La battaglia di Yvan Sagnet per introdurre il reato

Ha detto infatti lo scrittore: “E’ grazie ad Yvan e alla sua battaglia se in Italia è stato introdotto il reato di caporalato”.
E’ vero, lo sciopero dei braccianti di Nardò è stato un fatto epocale ed ha dato un forte impulso all’iter di una legge contro il caporalato che da mesi giaceva in Parlamento.
La legge in questione, però, è stata fortemente voluta e richiesta a gran voce dal sindacato, dalla Cgil e da due categorie – la Flai e la Fillea – che rappresentano i lavoratori agricoli ed edili, che sono quelli direttamente colpiti dalla piaga del caporalato.
Perché omettere tutto questo? Perché ignorare che dietro a questa grande battaglia di civiltà ci sia il sindacato? Non è un dettaglio da poco: su questo terreno non c’è la politica, non c’è la classe imprenditoriale, non c’è l’associazionismo cattolico.
C’è il sindacato, anzi c’è la Cgil.

Ignorate iniziative  della Cgil contro schiavismo e sfruttamento

Saviano ha deciso di mandare un messaggio, forse di più facile ed immediata comprensione ma fuorviante e forse anche controproducente, secondo il quale per sfidare i caporali e le logiche mafiose occorre essere una sorta di super-eroe.
Non è così e la battaglia del sindacato contro il caporalato, lo sfruttamento e lo schiavismo sta li a dimostrarlo.
La lotta alla mafia la fanno ogni giorno tanti uomini e tante donne con la semplicità delle loro azioni, senza clamori, senza grandi palcoscenici.
Non può e non deve passare l’idea che si tratti solo ed esclusivamente di atti isolati e spontanei.
Al sindacato si possono addossare tante colpe e si possono muovere innumerevoli critiche. Non si può però non raccontare dello straordinario e quotidiano lavoro che svolge in favore della legalità e della giustizia sociale nei campi e nei cantieri di tutta Italia. Così come non si può non segnalare l’impegno di centinaia di giovani e di pensionati organizzati dalla Cgil, dallo Spi e dall’Arci che da anni lavorano ogni estate nelle tante terre confiscate alle mafie in Sicilia, Calabria, Campania e Puglia.
Perché poi limitarsi a dire che dietro al pomodoro c’è la mafia senza ammettere che nel nostro paese ci sia un tessuto imprenditoriale che fa profitto sfruttando le braccia e calpestando la dignità dei lavoratori.

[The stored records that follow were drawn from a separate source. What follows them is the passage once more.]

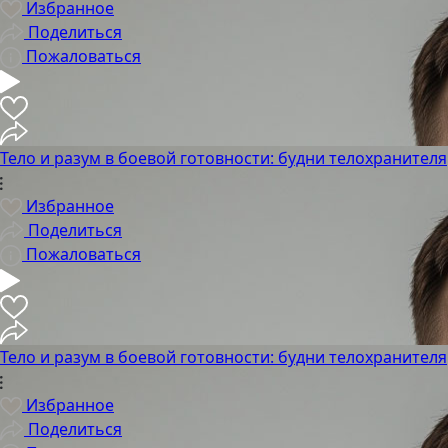
Избранное
Поделиться
Пожаловаться
Тело и разум в боевой готовности: будни телохранителя
Избранное
Поделиться
Пожаловаться
Тело и разум в боевой готовности: будни телохранителя
Избранное
Поделиться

 In combutta mafie e Imprenditori senza scrupoli

E’ vero, in agricoltura le mafie la fanno da padroni, dettano legge e gestiscono direttamente tutta la filiera agricola, dal campo alla tavola.
Ma c’è anche un’altra verità, forse meno scenica e meno spettacolare che ci racconta di imprenditori senza scrupoli che pagano i lavoratori tre euro all’ora solo ed esclusivamente perché gli conviene, perché ciò ingigantisce i loro guadagni e perché a pochi interessa che dietro ad un piatto di pasta ci sia la miseria e lo sfruttamento di tanti uomini e tante donne venuti da lontano.
Chiamiamola come vogliamo: che sia bieco liberismo o più semplicemente la “banalità del male” conta poco perché resta una verità incontestabile.
Saviano ieri sera poteva raccontare anche tutto questo ma ha scelto di non farlo.
Al grande pubblico ancora una volta è stata raccontata una parte della storia.
La speranza è che un giorno possa conoscerla tutta e per intero.